Projeto

Orla Ilha do Ouro

Vencedor na Premiação IAB – SE 2023 – Edição Premiação Wellington Costa

A proposta aqui apresentada visa a mediação entre o tecido urbano do povoado da Ilha do Ouro e a margem do Rio São Francisco através de uma intervenção estratégica, objetivando o atendimento das demandas da população local, do fomento ao turismo, bem como a proteção do corpo d’água e de suas áreas de várzea.

Essa mediação parte de um estreito entendimento das áreas ocupadas (cheios edificados) e das áreas livres (vazios), das relações desse espaço de intervenção com as paisagens envoltórias (naturais e antrópicas), dos desníveis, dos caminhos de pedestres, das espécies arbóreas, das atividades de lazer, desportivas e econômicas que ali ocorrem.
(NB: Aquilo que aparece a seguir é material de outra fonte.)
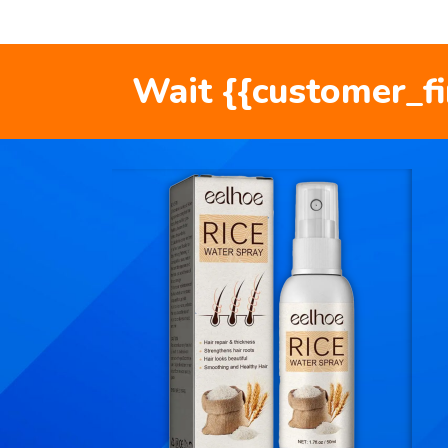
Wait {{customer_f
A ideia central que rege o desenvolvimento desse Estudo de Viabilidade se refere a uma equalização entre o que e como construir – fornecendo a infraestrutura que garanta o conforto ao desenvolvimento das atividades que ali já acontecem espontaneamente e as que podem vir a acontecer – e a consolidação do vazio – preservando o que perdurou, através da história, de uma geografia e paisagem remanescentes do ambiente original.

Para a constituição dessa praça inclinada, se faz necessária a demolição dos dois volumes edificados dos restaurantes ali existentes. A pequena praça de acolhimento se conecta, ainda, a dois platôs um que se estende a um deck-mirante e um outro, em meio nível, que faz uma articulação de cotas com a praça inundável. Esse platô serve como um campo de interface entre eixos de circulação, de caminhos, bem como acolhe atividades de lazer e desportivas: há a previsão da locação de parquinho infantil e a preservação de uma área para o jogo de bola e brincadeiras em equipes, atividade que naturalmente já acontece nesse nível. Principalmente nesse platô, os mobiliários e guarda-corpos deverão ser executados em materialidade robusta, em pedra e concreto, visando uma alta resistência ao contato com as águas das enchentes e, por isso mesmo, uma baixa manutenção ao longo do tempo.

Do reconhecimento de quatro cotas pré-existentes – nível da Rua, nível do platô dos restaurantes existentes, nível do platô alagável e nível do platô do leito do Rio São Francisco – o Estudo de Viabilidade propõe uma gradação, uma ordenação progressiva que busca intermediar a cota de intervenção mínima ou nula – platô do leito do Rio – à área que pode receber o maior grau de intervenção da proposta, correspondente a cota do platô dos restaurantes existentes e a cota junto à Rua. No nível da Rua, é prevista uma pequena praça de acolhimento e a expansão transversal da calçada existente, onde encontraremos bancos e espécies arbóreas para sombreamento, assegurando um uso confortável daqueles que param para descansar nesse trecho da urbanização.

Como uma conexão entre a pequena praça de acolhimento e o platô imediatamente abaixo é proposto um plano inclinado que conecta, com suavidade, essas duas cotas. Esse plano inclinado obedece a uma inclinação sutil, menor que 5%, configurando uma praça linear levemente inclinada que atribui acessibilidade entre cotas sem configurar, exatamente, uma rampa.